I recently came across what I think may be a problem in how the anova()
function from the lmerTest
packages computes its F-statistics and corresponding P-values for fixed effects from mixed-effects models. Let me start by saying that I know of the controversy surrounding calculating P-values from mixed effects models (for reason discussed here). Nonetheless, many folks still want P-values and thus a number of ways have been developed to accommodate this (see here). Here I want to show the results of a commonly used approach — namely, the anova
function from the lmerTest
package — and hope that someone has an idea of why the results are not quite making sense.
First here is my data. I had to link to it because of its size. Note that the biomass column has been standardized (mean = 0, sd = 1), hence the negative values. This does not alter the output. Once downloaded and the working directory has been specified, the file can be read in as follows:
dat <- read.csv("StackOverflow_Data.csv", header = T)
Below is my model using the lmer
function from lme4
. In this model I have plant biomass as a response variable and three factors — A, B, and C — each with two levels, as predictors.

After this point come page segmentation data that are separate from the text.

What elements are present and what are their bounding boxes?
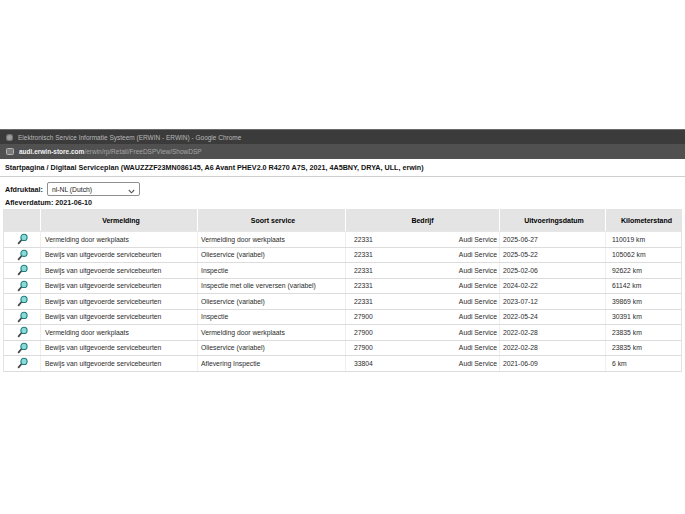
column-header-actions — [4, 209, 41, 231]
globe-icon — [6, 134, 13, 141]
cell-uitvoeringsdatum: 2023-07-12 — [500, 294, 606, 309]
print-language-label: Afdruktaal: — [5, 185, 43, 194]
print-language-value: nl-NL (Dutch) — [52, 186, 92, 193]
cell-soort-service: Olieservice (variabel) — [198, 294, 346, 309]
cell-vermelding: Bewijs van uitgevoerde servicebeurten — [41, 248, 198, 263]
cell-bedrijf: 27900Audi Service — [346, 325, 500, 340]
cell-soort-service: Aflevering Inspectie — [198, 356, 346, 371]
cell-bedrijf: 22331Audi Service — [346, 263, 500, 278]
bedrijf-name: Audi Service — [459, 344, 497, 351]
table-row: Vermelding door werkplaatsVermelding doo… — [4, 232, 681, 248]
column-header-soort-service: Soort service — [198, 209, 346, 231]
bedrijf-code: 22331 — [354, 251, 373, 258]
cell-kilometerstand: 105062 km — [606, 248, 681, 263]
window-title: Elektronisch Service Informatie Systeem … — [18, 134, 241, 141]
url-path: /erwin/rp/Retail/FreeDSPView/ShowDSP — [84, 148, 201, 155]
column-header-vermelding: Vermelding — [41, 209, 198, 231]
magnifier-icon[interactable] — [4, 232, 41, 247]
cell-uitvoeringsdatum: 2025-02-06 — [500, 263, 606, 278]
magnifier-icon[interactable] — [4, 294, 41, 309]
magnifier-icon[interactable] — [4, 248, 41, 263]
cell-kilometerstand: 61142 km — [606, 279, 681, 294]
cell-vermelding: Bewijs van uitgevoerde servicebeurten — [41, 310, 198, 325]
table-row: Vermelding door werkplaatsVermelding doo… — [4, 325, 681, 341]
service-table: VermeldingSoort serviceBedrijfUitvoering… — [3, 209, 682, 372]
cell-uitvoeringsdatum: 2022-02-28 — [500, 341, 606, 356]
bedrijf-code: 27900 — [354, 344, 373, 351]
cell-soort-service: Olieservice (variabel) — [198, 341, 346, 356]
table-row: Bewijs van uitgevoerde servicebeurtenIns… — [4, 263, 681, 279]
cell-kilometerstand: 110019 km — [606, 232, 681, 247]
cell-kilometerstand: 23835 km — [606, 341, 681, 356]
print-language-select[interactable]: nl-NL (Dutch) — [47, 182, 140, 196]
url-domain: audi.erwin-store.com — [19, 148, 84, 155]
bedrijf-name: Audi Service — [459, 329, 497, 336]
column-header-kilometerstand: Kilometerstand — [606, 209, 681, 231]
table-row: Bewijs van uitgevoerde servicebeurtenOli… — [4, 294, 681, 310]
bedrijf-code: 22331 — [354, 298, 373, 305]
bedrijf-name: Audi Service — [459, 267, 497, 274]
cell-kilometerstand: 30391 km — [606, 310, 681, 325]
cell-soort-service: Inspectie — [198, 310, 346, 325]
address-bar[interactable]: audi.erwin-store.com/erwin/rp/Retail/Fre… — [0, 144, 685, 159]
print-language-row: Afdruktaal: nl-NL (Dutch) — [5, 181, 140, 197]
table-row: Bewijs van uitgevoerde servicebeurtenIns… — [4, 279, 681, 295]
cell-soort-service: Inspectie — [198, 263, 346, 278]
cell-bedrijf: 22331Audi Service — [346, 279, 500, 294]
page: Elektronisch Service Informatie Systeem … — [0, 0, 685, 514]
breadcrumb: Startpagina / Digitaal Serviceplan (WAUZ… — [0, 159, 685, 177]
cell-vermelding: Bewijs van uitgevoerde servicebeurten — [41, 356, 198, 371]
bedrijf-name: Audi Service — [459, 298, 497, 305]
magnifier-icon[interactable] — [4, 263, 41, 278]
delivery-date: Afleverdatum: 2021-06-10 — [5, 198, 92, 207]
magnifier-icon[interactable] — [4, 341, 41, 356]
cell-bedrijf: 33804Audi Service — [346, 356, 500, 371]
bedrijf-code: 27900 — [354, 313, 373, 320]
table-row: Bewijs van uitgevoerde servicebeurtenIns… — [4, 310, 681, 326]
cell-kilometerstand: 23835 km — [606, 325, 681, 340]
window-titlebar: Elektronisch Service Informatie Systeem … — [0, 129, 685, 144]
cell-uitvoeringsdatum: 2022-02-28 — [500, 325, 606, 340]
cell-bedrijf: 22331Audi Service — [346, 232, 500, 247]
cell-soort-service: Vermelding door werkplaats — [198, 232, 346, 247]
cell-uitvoeringsdatum: 2025-06-27 — [500, 232, 606, 247]
cell-vermelding: Bewijs van uitgevoerde servicebeurten — [41, 263, 198, 278]
bedrijf-code: 33804 — [354, 360, 373, 367]
bedrijf-name: Audi Service — [459, 236, 497, 243]
magnifier-icon[interactable] — [4, 356, 41, 371]
cell-vermelding: Vermelding door werkplaats — [41, 232, 198, 247]
table-header-row: VermeldingSoort serviceBedrijfUitvoering… — [4, 209, 681, 232]
cell-uitvoeringsdatum: 2021-06-09 — [500, 356, 606, 371]
breadcrumb-text: Startpagina / Digitaal Serviceplan (WAUZ… — [5, 163, 424, 172]
cell-vermelding: Bewijs van uitgevoerde servicebeurten — [41, 294, 198, 309]
magnifier-icon[interactable] — [4, 310, 41, 325]
cell-bedrijf: 27900Audi Service — [346, 310, 500, 325]
cell-uitvoeringsdatum: 2025-05-22 — [500, 248, 606, 263]
column-header-uitvoeringsdatum: Uitvoeringsdatum — [500, 209, 606, 231]
chevron-down-icon — [128, 180, 135, 198]
bedrijf-name: Audi Service — [459, 313, 497, 320]
cell-kilometerstand: 92622 km — [606, 263, 681, 278]
bedrijf-code: 22331 — [354, 282, 373, 289]
table-row: Bewijs van uitgevoerde servicebeurtenAfl… — [4, 356, 681, 372]
cell-bedrijf: 22331Audi Service — [346, 248, 500, 263]
cell-soort-service: Vermelding door werkplaats — [198, 325, 346, 340]
cell-soort-service: Inspectie met olie verversen (variabel) — [198, 279, 346, 294]
bedrijf-name: Audi Service — [459, 282, 497, 289]
table-row: Bewijs van uitgevoerde servicebeurtenOli… — [4, 248, 681, 264]
cell-vermelding: Bewijs van uitgevoerde servicebeurten — [41, 341, 198, 356]
bedrijf-code: 22331 — [354, 236, 373, 243]
cell-vermelding: Bewijs van uitgevoerde servicebeurten — [41, 279, 198, 294]
cell-kilometerstand: 6 km — [606, 356, 681, 371]
magnifier-icon[interactable] — [4, 279, 41, 294]
bedrijf-code: 22331 — [354, 267, 373, 274]
page-icon — [6, 148, 14, 155]
cell-vermelding: Vermelding door werkplaats — [41, 325, 198, 340]
magnifier-icon[interactable] — [4, 325, 41, 340]
column-header-bedrijf: Bedrijf — [346, 209, 500, 231]
bedrijf-name: Audi Service — [459, 251, 497, 258]
table-row: Bewijs van uitgevoerde servicebeurtenOli… — [4, 341, 681, 357]
cell-bedrijf: 27900Audi Service — [346, 341, 500, 356]
bedrijf-code: 27900 — [354, 329, 373, 336]
bedrijf-name: Audi Service — [459, 360, 497, 367]
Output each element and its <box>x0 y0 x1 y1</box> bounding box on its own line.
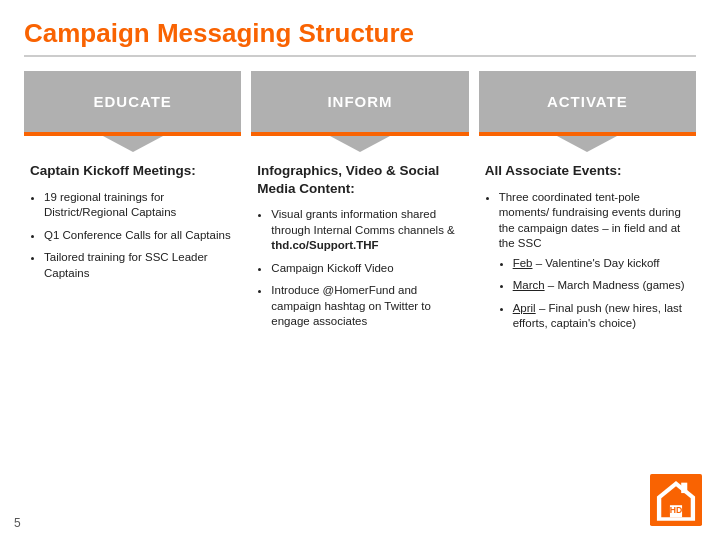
page-number: 5 <box>14 516 21 530</box>
svg-text:HD: HD <box>670 505 683 515</box>
svg-rect-5 <box>681 483 687 493</box>
inform-list: Visual grants information shared through… <box>257 207 462 330</box>
list-item: Tailored training for SSC Leader Captain… <box>44 250 235 281</box>
march-label: March <box>513 279 545 291</box>
sub-list-item: March – March Madness (games) <box>513 278 690 294</box>
april-label: April <box>513 302 536 314</box>
educate-arrow <box>103 136 163 152</box>
educate-list: 19 regional trainings for District/Regio… <box>30 190 235 282</box>
activate-header: ACTIVATE <box>479 71 696 132</box>
page-title: Campaign Messaging Structure <box>24 18 414 49</box>
educate-body: Captain Kickoff Meetings: 19 regional tr… <box>24 152 241 528</box>
list-item: Campaign Kickoff Video <box>271 261 462 277</box>
header: Campaign Messaging Structure <box>24 18 696 55</box>
feb-label: Feb <box>513 257 533 269</box>
activate-arrow <box>557 136 617 152</box>
inform-bold-link: thd.co/Support.THF <box>271 239 378 251</box>
list-item: Introduce @HomerFund and campaign hashta… <box>271 283 462 330</box>
page: Campaign Messaging Structure EDUCATE Cap… <box>0 0 720 540</box>
activate-list: Three coordinated tent-pole moments/ fun… <box>485 190 690 332</box>
list-item: Three coordinated tent-pole moments/ fun… <box>499 190 690 332</box>
activate-intro: Three coordinated tent-pole moments/ fun… <box>499 191 681 250</box>
activate-column: ACTIVATE All Associate Events: Three coo… <box>479 71 696 528</box>
march-text: – March Madness (games) <box>548 279 685 291</box>
inform-header: INFORM <box>251 71 468 132</box>
educate-header: EDUCATE <box>24 71 241 132</box>
inform-arrow <box>330 136 390 152</box>
educate-column: EDUCATE Captain Kickoff Meetings: 19 reg… <box>24 71 241 528</box>
inform-body: Infographics, Video & Social Media Conte… <box>251 152 468 528</box>
educate-subtitle: Captain Kickoff Meetings: <box>30 162 235 180</box>
home-depot-logo-icon: HD <box>650 474 702 526</box>
columns-container: EDUCATE Captain Kickoff Meetings: 19 reg… <box>24 71 696 528</box>
list-item: 19 regional trainings for District/Regio… <box>44 190 235 221</box>
logo-area: HD <box>650 474 702 530</box>
title-divider <box>24 55 696 57</box>
feb-text: – Valentine's Day kickoff <box>536 257 660 269</box>
list-item: Q1 Conference Calls for all Captains <box>44 228 235 244</box>
inform-subtitle: Infographics, Video & Social Media Conte… <box>257 162 462 197</box>
april-text: – Final push (new hires, last efforts, c… <box>513 302 682 330</box>
list-item: Visual grants information shared through… <box>271 207 462 254</box>
activate-body: All Associate Events: Three coordinated … <box>479 152 696 528</box>
inform-column: INFORM Infographics, Video & Social Medi… <box>251 71 468 528</box>
activate-subtitle: All Associate Events: <box>485 162 690 180</box>
activate-sub-list: Feb – Valentine's Day kickoff March – Ma… <box>499 256 690 332</box>
sub-list-item: Feb – Valentine's Day kickoff <box>513 256 690 272</box>
sub-list-item: April – Final push (new hires, last effo… <box>513 301 690 332</box>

Plant Genotype and spatial block are included as random effects.
model <- lmer(Biomass ~ A + B + C +
A:B + A:C +
B:C + A:B:C +
(1 | Genotype) + (1 | Block) ,
data = dat, REML = T)
Summarizing the above model using summary(model)
we get:
Linear mixed model fit by maximum likelihood t-tests use Satterthwaite approximations
to degrees of freedom [lmerMod]
Formula: Biomass ~ A + B + C + A:B + A:C + B:C + A:B:C + (1 | Genotype) +
(1 | Block)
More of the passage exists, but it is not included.